- Directed by: Danny Huston
- Written by: Simon Astaire
- Produced by: Simon Astaire; Farah Abushwesha; Julia Rausing;
- Starring: Danny Huston; Sarita Choudhury; Stacy Martin; Jonah Hauer-King;
- Cinematography: Ed Rutherford
- Edited by: Francisco Forbes
- Music by: Peter Raeburn
- Release date: 22 June 2017 (Edinburgh);
- Running time: 85 minutes
- Country: United Kingdom
- Language: English

= The Last Photograph (2017 film) =

2017 film directed by Danny Huston

The Last Photograph is a 2017 British drama film directed by and starring Danny Huston. Its screenplay was written by Simon Astaire based on his own novel.

==Plot==
In 2003, Tom Hammond, a middle-aged man, searches for a stolen photograph of his son Luke, which was taken shortly before he was killed in the 1988 bombing of Pan Am Flight 103 on his way to New York City to meet a girl.

==Cast==
- Danny Huston as Tom Hammond
- Sarita Choudhury as Hannah
- Stacy Martin as Bird
- Jonah Hauer-King as Luke Hammond
- Vincent Regan as Mark
- Michelle Ryan as Maryam
- Jaime Winstone

==Release==
The film had its world premiere at the Edinburgh International Film Festival in June 2017. For the United States, Freestyle Digital Media acquired the rights to the film and released it theatrically and on video on demand on 6 September 2019.

==Reception==
On the review aggregator Rotten Tomatoes, the film holds an approval rating of 67% based on 12 reviews, with an average rating of 6.4/10.

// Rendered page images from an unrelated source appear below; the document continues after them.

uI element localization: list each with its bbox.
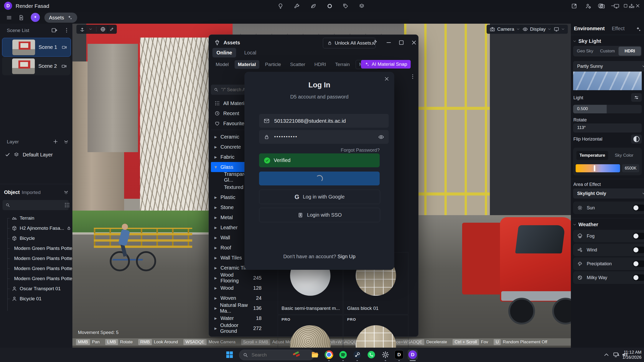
email-input[interactable] [274,118,384,124]
light-slider[interactable]: 0.500 [573,105,642,113]
pin-panel-icon[interactable] [371,39,377,46]
password-field[interactable] [259,130,389,144]
category-outdoor-ground[interactable]: ▸Outdoor Ground272 [211,323,265,333]
scene-menu-icon[interactable] [64,27,70,33]
render-monitor-icon[interactable] [613,3,620,9]
taskbar-app-d5-black[interactable]: D [394,350,404,360]
taskbar-app-spotify[interactable] [338,350,348,360]
unlock-all-assets-button[interactable]: Unlock All Assets [323,38,376,48]
tools-icon[interactable] [294,3,300,9]
milky way-toggle[interactable] [633,274,644,281]
taskbar-app-chrome[interactable] [324,350,334,360]
panel-close-icon[interactable] [411,39,417,46]
magic-icon[interactable] [635,26,641,32]
temperature-value[interactable]: 6500K [622,164,639,172]
ai-material-snap-button[interactable]: AI Material Snap [361,60,411,69]
account-icon[interactable] [585,3,591,9]
taskbar-app-whatsapp[interactable] [366,350,376,360]
tab-sky-color[interactable]: Sky Color [608,151,640,160]
category-wood[interactable]: ▸Wood128 [211,283,265,293]
tab-scatter[interactable]: Scatter [287,60,309,69]
object-item[interactable]: Oscar Transport 01 [0,284,72,294]
menu-icon[interactable] [6,15,12,21]
taskbar-app-d5-purple[interactable]: D [408,350,418,360]
object-item[interactable]: Modern Green Plants Potte... [0,253,72,264]
scene-item[interactable]: Scene 1 [2,38,71,57]
email-field[interactable] [259,114,389,128]
weather-header[interactable]: Weather [573,222,598,227]
display-menu-button[interactable]: Display [519,25,554,34]
taskbar-search[interactable] [239,350,314,360]
taskbar-app-steam[interactable] [352,350,362,360]
object-item[interactable]: H2 Ajinomoto Fasa... [0,223,72,233]
render-camera-icon[interactable] [599,3,605,9]
collapse-layers-icon[interactable] [63,139,69,145]
flip-horizontal-button[interactable] [631,135,642,144]
tab-temperature[interactable]: Temperature [576,151,608,160]
sky-mode-custom[interactable]: Custom [596,47,619,56]
tab-hdri[interactable]: HDRI [311,60,329,69]
category-natural-raw-ma-[interactable]: ▸Natural Raw Ma...136 [211,303,265,313]
category-wood-flooring[interactable]: ▸Wood Flooring245 [211,273,265,283]
vegetation-tool-icon[interactable] [310,3,316,9]
object-grid-view-icon[interactable] [64,202,70,208]
light-tool-icon[interactable] [277,3,284,9]
object-item[interactable]: Modern Green Plants Potte... [0,274,72,284]
category-water[interactable]: ▸Water18 [211,313,265,323]
sky-mode-hdri[interactable]: HDRI [619,47,641,56]
sso-login-button[interactable]: Login with SSO [259,208,380,222]
taskbar-app-explorer[interactable] [310,350,320,360]
import-file-icon[interactable] [18,15,24,21]
scene-item[interactable]: Scene 2 [2,57,70,75]
brush-tool-icon[interactable] [327,3,333,9]
google-login-button[interactable]: G Log in with Google [259,190,380,204]
tab-local[interactable]: Local [240,48,260,57]
area-of-effect-dropdown[interactable]: Skylight Only [573,188,644,199]
wind-toggle[interactable] [633,247,644,253]
sky-light-header[interactable]: Sky Light [573,38,601,44]
signup-link[interactable]: Sign Up [338,254,355,259]
category-sss[interactable]: ▸SSS10 [211,333,265,335]
temperature-slider[interactable] [576,164,620,172]
password-input[interactable] [274,134,374,140]
render-queue-icon[interactable] [629,3,635,9]
layer-item[interactable]: Default Layer [3,150,53,160]
tab-model[interactable]: Model [212,60,232,69]
object-search-input[interactable] [12,202,66,208]
login-submit-button[interactable] [259,172,380,185]
taskbar-app-settings[interactable] [380,350,390,360]
tab-particle[interactable]: Particle [262,60,284,69]
tab-effect[interactable]: Effect [612,26,625,31]
object-item[interactable]: Modern Green Plants Potte... [0,243,72,253]
ai-badge-icon[interactable] [31,13,40,22]
panel-minimize-icon[interactable] [385,39,392,46]
object-item[interactable]: Terrain [0,213,72,223]
tab-terrain[interactable]: Terrain [332,60,353,69]
assets-toggle-button[interactable]: Assets [44,13,77,23]
add-scene-icon[interactable] [51,27,57,33]
temperature-handle[interactable] [594,165,595,171]
tab-online[interactable]: Online [212,48,236,57]
tray-expand-icon[interactable] [603,350,610,360]
start-button[interactable] [225,350,235,360]
sky-mode-geo-sky[interactable]: Geo Sky [574,47,596,56]
add-layer-icon[interactable] [52,139,59,145]
tab-environment[interactable]: Environment [574,26,605,31]
tab-material[interactable]: Material [235,60,259,69]
sun-toggle[interactable] [633,205,644,211]
hdri-preview-image[interactable] [573,72,642,90]
hdri-preset-dropdown[interactable]: Partly Sunny [573,61,644,72]
forgot-password-link[interactable]: Forgot Password? [341,147,380,153]
object-search[interactable] [3,200,69,210]
grid-menu-icon[interactable] [410,74,416,80]
monitor-menu-button[interactable] [551,25,568,34]
maximize-button[interactable] [622,3,629,9]
category-woven[interactable]: ▸Woven24 [211,293,265,303]
light-settings-button[interactable] [631,93,642,102]
tag-tool-icon[interactable] [343,3,349,9]
network-icon[interactable] [612,350,620,360]
close-button[interactable] [634,3,641,9]
collapse-objects-icon[interactable] [63,189,69,195]
share-icon[interactable] [571,3,577,9]
panel-maximize-icon[interactable] [398,39,405,46]
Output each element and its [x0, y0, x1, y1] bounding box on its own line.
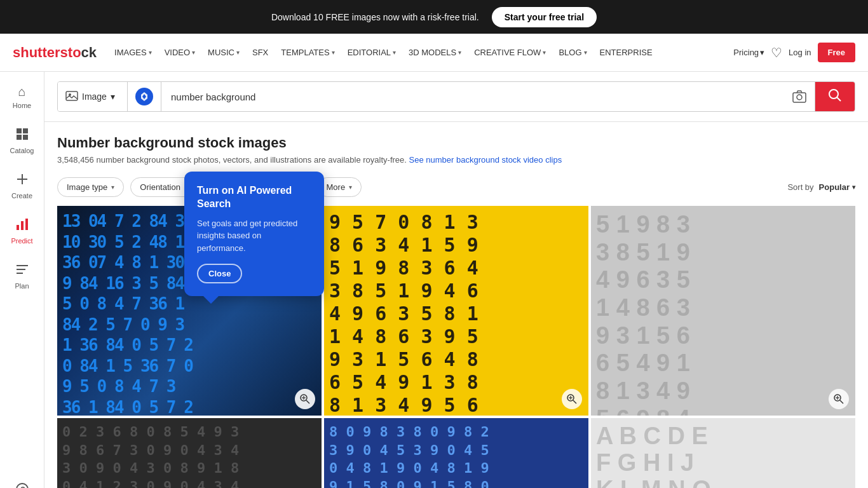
nav-item-3d-models[interactable]: 3D MODELS▾ [403, 44, 466, 61]
content-area: ⌂ Home Catalog Create Predict Plan [0, 72, 868, 488]
home-icon: ⌂ [18, 85, 25, 99]
chevron-down-icon: ▾ [111, 92, 115, 102]
ai-powered-search-popup: Turn on AI Powered Search Set goals and … [184, 172, 324, 296]
popup-title: Turn on AI Powered Search [197, 184, 311, 211]
image-grid: Turn on AI Powered Search Set goals and … [44, 203, 868, 418]
image-cell-4[interactable]: 0 2 3 6 8 0 8 5 4 9 3 9 8 6 7 3 0 9 0 4 … [57, 418, 322, 488]
chevron-down-icon: ▾ [393, 49, 396, 56]
sort-dropdown[interactable]: Popular ▾ [819, 182, 855, 192]
nav-pricing[interactable]: Pricing ▾ [733, 48, 764, 57]
sidebar: ⌂ Home Catalog Create Predict Plan [0, 72, 44, 488]
search-type-dropdown[interactable]: Image ▾ [58, 82, 128, 111]
image-cell-2[interactable]: 9 5 7 0 8 1 3 8 6 3 4 1 5 9 5 1 9 8 3 6 … [324, 206, 588, 416]
sidebar-item-plan[interactable]: Plan [3, 256, 41, 296]
main-nav: shutterstock IMAGES▾ VIDEO▾ MUSIC▾ SFX T… [0, 34, 868, 72]
nav-item-music[interactable]: MUSIC▾ [203, 44, 245, 61]
chevron-down-icon: ▾ [349, 184, 352, 191]
help-icon: ? [15, 482, 29, 488]
sidebar-item-help[interactable]: ? Help [3, 476, 41, 488]
svg-line-19 [837, 97, 841, 101]
chevron-down-icon: ▾ [236, 49, 240, 56]
svg-rect-7 [21, 221, 24, 230]
svg-line-29 [840, 400, 843, 403]
chevron-down-icon: ▾ [458, 49, 461, 56]
create-icon [15, 172, 29, 189]
svg-text:?: ? [20, 485, 25, 488]
svg-rect-14 [66, 92, 78, 100]
top-banner: Download 10 FREE images now with a risk-… [0, 0, 868, 34]
logo[interactable]: shutterstock [13, 44, 97, 61]
plan-icon [15, 262, 29, 280]
sidebar-item-catalog[interactable]: Catalog [3, 121, 41, 161]
svg-rect-1 [23, 128, 28, 133]
camera-search-button[interactable] [784, 82, 815, 111]
chevron-down-icon: ▾ [111, 184, 114, 191]
chevron-down-icon: ▾ [584, 49, 587, 56]
chevron-down-icon: ▾ [149, 49, 152, 56]
svg-rect-9 [17, 265, 28, 266]
search-submit-button[interactable] [815, 82, 855, 111]
image-cell-5[interactable]: 8 0 9 8 3 8 0 9 8 2 3 9 0 4 5 3 9 0 4 5 … [324, 418, 588, 488]
svg-rect-3 [23, 135, 28, 140]
sort-label: Sort by [787, 182, 813, 192]
zoom-icon-3[interactable] [829, 389, 849, 409]
image-cell-3[interactable]: 5 1 9 8 3 3 8 5 1 9 4 9 6 3 5 1 4 8 6 3 … [591, 206, 855, 416]
nav-item-blog[interactable]: BLOG▾ [553, 44, 592, 61]
nav-item-images[interactable]: IMAGES▾ [109, 44, 157, 61]
image-grid-second-row: 0 2 3 6 8 0 8 5 4 9 3 9 8 6 7 3 0 9 0 4 … [44, 418, 868, 488]
search-type-label: Image [82, 92, 107, 102]
results-subtitle: 3,548,456 number background stock photos… [57, 155, 855, 165]
login-button[interactable]: Log in [789, 48, 811, 57]
nav-item-sfx[interactable]: SFX [247, 44, 273, 61]
chevron-down-icon: ▾ [760, 48, 764, 57]
nav-item-creative-flow[interactable]: CREATIVE FLOW▾ [469, 44, 551, 61]
chevron-down-icon: ▾ [852, 184, 855, 191]
sort-area: Sort by Popular ▾ [787, 182, 855, 192]
svg-rect-5 [17, 179, 27, 180]
svg-rect-8 [25, 219, 28, 230]
popup-description: Set goals and get predicted insights bas… [197, 217, 311, 255]
sidebar-item-predict[interactable]: Predict [3, 211, 41, 251]
sidebar-item-create[interactable]: Create [3, 166, 41, 206]
zoom-icon-1[interactable] [295, 389, 315, 409]
nav-item-enterprise[interactable]: ENTERPRISE [595, 44, 658, 61]
catalog-icon [15, 127, 29, 144]
search-area: Image ▾ [44, 72, 868, 122]
ai-logo [135, 88, 153, 105]
popup-close-button[interactable]: Close [197, 264, 242, 283]
nav-item-templates[interactable]: TEMPLATES▾ [276, 44, 339, 61]
sort-value: Popular [819, 182, 850, 192]
ai-search-button[interactable] [128, 82, 161, 111]
banner-cta-button[interactable]: Start your free trial [492, 7, 597, 27]
predict-icon [15, 217, 29, 234]
image-cell-6[interactable]: A B C D E F G H I J K L M N O P Q R S T [591, 418, 855, 488]
svg-rect-10 [17, 269, 25, 270]
search-input[interactable] [161, 92, 784, 102]
results-header: Number background stock images 3,548,456… [44, 122, 868, 171]
svg-line-21 [306, 400, 309, 403]
free-trial-button[interactable]: Free [818, 43, 855, 62]
svg-point-18 [829, 90, 838, 98]
svg-rect-6 [17, 225, 19, 230]
video-clips-link[interactable]: See number background stock video clips [409, 155, 562, 165]
svg-rect-0 [17, 128, 22, 133]
image-icon [65, 90, 78, 104]
svg-rect-2 [17, 135, 22, 140]
favorites-icon[interactable]: ♡ [771, 45, 782, 60]
main-content: Image ▾ [44, 72, 868, 488]
chevron-down-icon: ▾ [332, 49, 335, 56]
search-bar: Image ▾ [57, 81, 855, 112]
chevron-down-icon: ▾ [192, 49, 195, 56]
results-title: Number background stock images [57, 135, 855, 151]
nav-items: IMAGES▾ VIDEO▾ MUSIC▾ SFX TEMPLATES▾ EDI… [109, 44, 733, 61]
svg-rect-11 [17, 273, 23, 274]
zoom-icon-2[interactable] [562, 389, 582, 409]
chevron-down-icon: ▾ [543, 49, 546, 56]
filters-bar: Image type ▾ Orientation ▾ People ▾ Arti… [44, 171, 868, 203]
nav-right: Pricing ▾ ♡ Log in Free [733, 43, 855, 62]
nav-item-video[interactable]: VIDEO▾ [159, 44, 200, 61]
nav-item-editorial[interactable]: EDITORIAL▾ [342, 44, 401, 61]
sidebar-item-home[interactable]: ⌂ Home [3, 78, 41, 116]
filter-image-type[interactable]: Image type ▾ [57, 177, 124, 197]
banner-text: Download 10 FREE images now with a risk-… [271, 12, 479, 22]
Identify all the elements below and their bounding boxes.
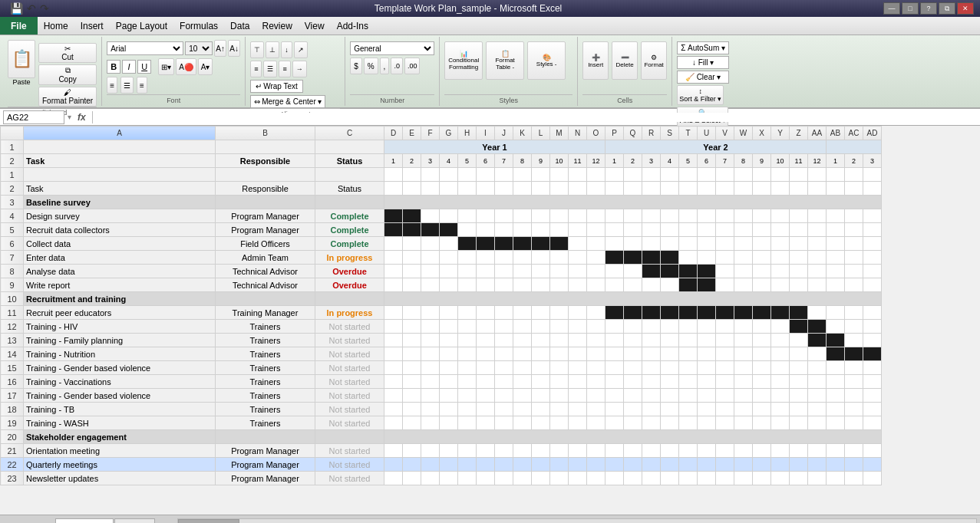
gantt-cell-r2-c9[interactable] <box>550 182 569 196</box>
gantt-cell-r18-c26[interactable] <box>863 403 882 416</box>
gantt-cell-r23-c24[interactable] <box>827 472 845 485</box>
format-table-button[interactable]: 📋Format Table - <box>486 41 524 80</box>
gantt-cell-r18-c25[interactable] <box>845 403 863 416</box>
cell-b8[interactable]: Technical Advisor <box>216 265 315 278</box>
gantt-cell-r7-c8[interactable] <box>532 251 550 265</box>
gantt-cell-r14-c8[interactable] <box>532 347 550 361</box>
gantt-cell-r16-c24[interactable] <box>827 375 845 389</box>
cell-a14[interactable]: Training - Nutrition <box>24 347 216 361</box>
col-header-p[interactable]: P <box>605 127 624 140</box>
gantt-cell-r18-c21[interactable] <box>771 403 790 416</box>
gantt-cell-r13-c22[interactable] <box>790 334 808 347</box>
gantt-cell-r21-c2[interactable] <box>421 444 440 458</box>
gantt-cell-r12-c24[interactable] <box>827 320 845 334</box>
gantt-cell-r7-c17[interactable] <box>698 251 716 265</box>
gantt-cell-r4-c25[interactable] <box>845 209 863 223</box>
gantt-cell-r8-c7[interactable] <box>513 265 532 278</box>
gantt-cell-r21-c7[interactable] <box>513 444 532 458</box>
cell-n2[interactable]: 11 <box>569 154 587 168</box>
gantt-cell-r22-c11[interactable] <box>587 458 605 472</box>
gantt-cell-r14-c21[interactable] <box>771 347 790 361</box>
gantt-cell-r12-c18[interactable] <box>716 320 734 334</box>
gantt-cell-r6-c10[interactable] <box>569 237 587 251</box>
gantt-cell-r17-c18[interactable] <box>716 389 734 403</box>
gantt-cell-r23-c19[interactable] <box>734 472 753 485</box>
name-box[interactable] <box>3 110 64 124</box>
gantt-cell-r12-c23[interactable] <box>808 320 827 334</box>
gantt-cell-r15-c18[interactable] <box>716 361 734 375</box>
gantt-cell-r6-c22[interactable] <box>790 237 808 251</box>
gantt-cell-r19-c19[interactable] <box>734 416 753 430</box>
col-header-a[interactable]: A <box>24 127 216 140</box>
gantt-cell-r5-c5[interactable] <box>477 223 495 237</box>
gantt-cell-r8-c23[interactable] <box>808 265 827 278</box>
gantt-cell-r12-c14[interactable] <box>642 320 661 334</box>
gantt-cell-r19-c3[interactable] <box>440 416 458 430</box>
menu-addins[interactable]: Add-Ins <box>331 17 375 35</box>
gantt-cell-r21-c6[interactable] <box>495 444 513 458</box>
gantt-cell-r18-c19[interactable] <box>734 403 753 416</box>
gantt-cell-r11-c11[interactable] <box>587 306 605 320</box>
gantt-cell-r15-c10[interactable] <box>569 361 587 375</box>
cell-a4[interactable]: Design survey <box>24 209 216 223</box>
cell-r2[interactable]: 3 <box>642 154 661 168</box>
gantt-cell-r13-c1[interactable] <box>403 334 421 347</box>
cell-c20[interactable] <box>315 430 384 444</box>
gantt-cell-r16-c26[interactable] <box>863 375 882 389</box>
gantt-cell-r6-c9[interactable] <box>550 237 569 251</box>
align-left-button[interactable]: ≡ <box>107 77 117 94</box>
gantt-cell-r9-c10[interactable] <box>569 278 587 292</box>
gantt-cell-r8-c4[interactable] <box>458 265 477 278</box>
gantt-cell-r22-c21[interactable] <box>771 458 790 472</box>
gantt-cell-r6-c24[interactable] <box>827 237 845 251</box>
cell-h2[interactable]: 5 <box>458 154 477 168</box>
gantt-cell-r17-c4[interactable] <box>458 389 477 403</box>
window-controls[interactable]: — □ ? ⧉ ✕ <box>883 2 974 15</box>
gantt-cell-r23-c8[interactable] <box>532 472 550 485</box>
gantt-cell-r23-c25[interactable] <box>845 472 863 485</box>
maximize-button[interactable]: □ <box>902 2 919 15</box>
gantt-cell-r4-c13[interactable] <box>624 209 642 223</box>
gantt-cell-r23-c9[interactable] <box>550 472 569 485</box>
gantt-cell-r5-c6[interactable] <box>495 223 513 237</box>
italic-button[interactable]: I <box>122 60 136 74</box>
gantt-cell-r4-c8[interactable] <box>532 209 550 223</box>
gantt-cell-r15-c11[interactable] <box>587 361 605 375</box>
gantt-cell-r22-c22[interactable] <box>790 458 808 472</box>
gantt-cell-r2-c23[interactable] <box>808 182 827 196</box>
gantt-cell-r12-c9[interactable] <box>550 320 569 334</box>
gantt-cell-r21-c26[interactable] <box>863 444 882 458</box>
gantt-cell-r8-c13[interactable] <box>624 265 642 278</box>
gantt-cell-r16-c16[interactable] <box>679 375 698 389</box>
gantt-cell-r8-c3[interactable] <box>440 265 458 278</box>
fill-color-button[interactable]: A🔴 <box>176 58 196 75</box>
quick-access-toolbar[interactable]: 💾 ↶ ↷ <box>6 2 53 15</box>
gantt-cell-r21-c18[interactable] <box>716 444 734 458</box>
align-center-button[interactable]: ☰ <box>120 77 134 94</box>
gantt-cell-r7-c22[interactable] <box>790 251 808 265</box>
gantt-cell-r4-c5[interactable] <box>477 209 495 223</box>
gantt-cell-r9-c0[interactable] <box>384 278 403 292</box>
decrease-font-button[interactable]: A↓ <box>228 40 240 57</box>
gantt-cell-r9-c14[interactable] <box>642 278 661 292</box>
gantt-cell-r19-c20[interactable] <box>753 416 771 430</box>
gantt-cell-r18-c4[interactable] <box>458 403 477 416</box>
gantt-cell-r23-c4[interactable] <box>458 472 477 485</box>
cell-b11[interactable]: Training Manager <box>216 306 315 320</box>
cell-o2[interactable]: 12 <box>587 154 605 168</box>
gantt-cell-r21-c5[interactable] <box>477 444 495 458</box>
gantt-cell-r1-c6[interactable] <box>495 168 513 182</box>
gantt-cell-r22-c16[interactable] <box>679 458 698 472</box>
cell-b20[interactable] <box>216 430 315 444</box>
gantt-cell-r21-c4[interactable] <box>458 444 477 458</box>
gantt-cell-r17-c16[interactable] <box>679 389 698 403</box>
gantt-cell-r13-c16[interactable] <box>679 334 698 347</box>
gantt-cell-r4-c26[interactable] <box>863 209 882 223</box>
gantt-cell-r17-c8[interactable] <box>532 389 550 403</box>
gantt-cell-r19-c2[interactable] <box>421 416 440 430</box>
gantt-cell-r7-c9[interactable] <box>550 251 569 265</box>
col-header-aa[interactable]: AA <box>808 127 827 140</box>
gantt-cell-r14-c3[interactable] <box>440 347 458 361</box>
gantt-cell-r1-c22[interactable] <box>790 168 808 182</box>
cell-b2[interactable]: Responsible <box>216 154 315 168</box>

Wendy Ide of Screen International wrote that "the story feels a little thin" and that "although the story deals with emotionally wrenching themes, there is a coolness here which keeps us at arm's length". Eddie Harrison of The List gave the film a score of 4 out of 5, writing, "Where 2010's Remember Me used the 9/11 attacks as a punchline, The Last Photograph seeks out where the story hurts the most and sticks with it. The narrative is simple and contrivances are few – this film is about bereavement, short and sharp."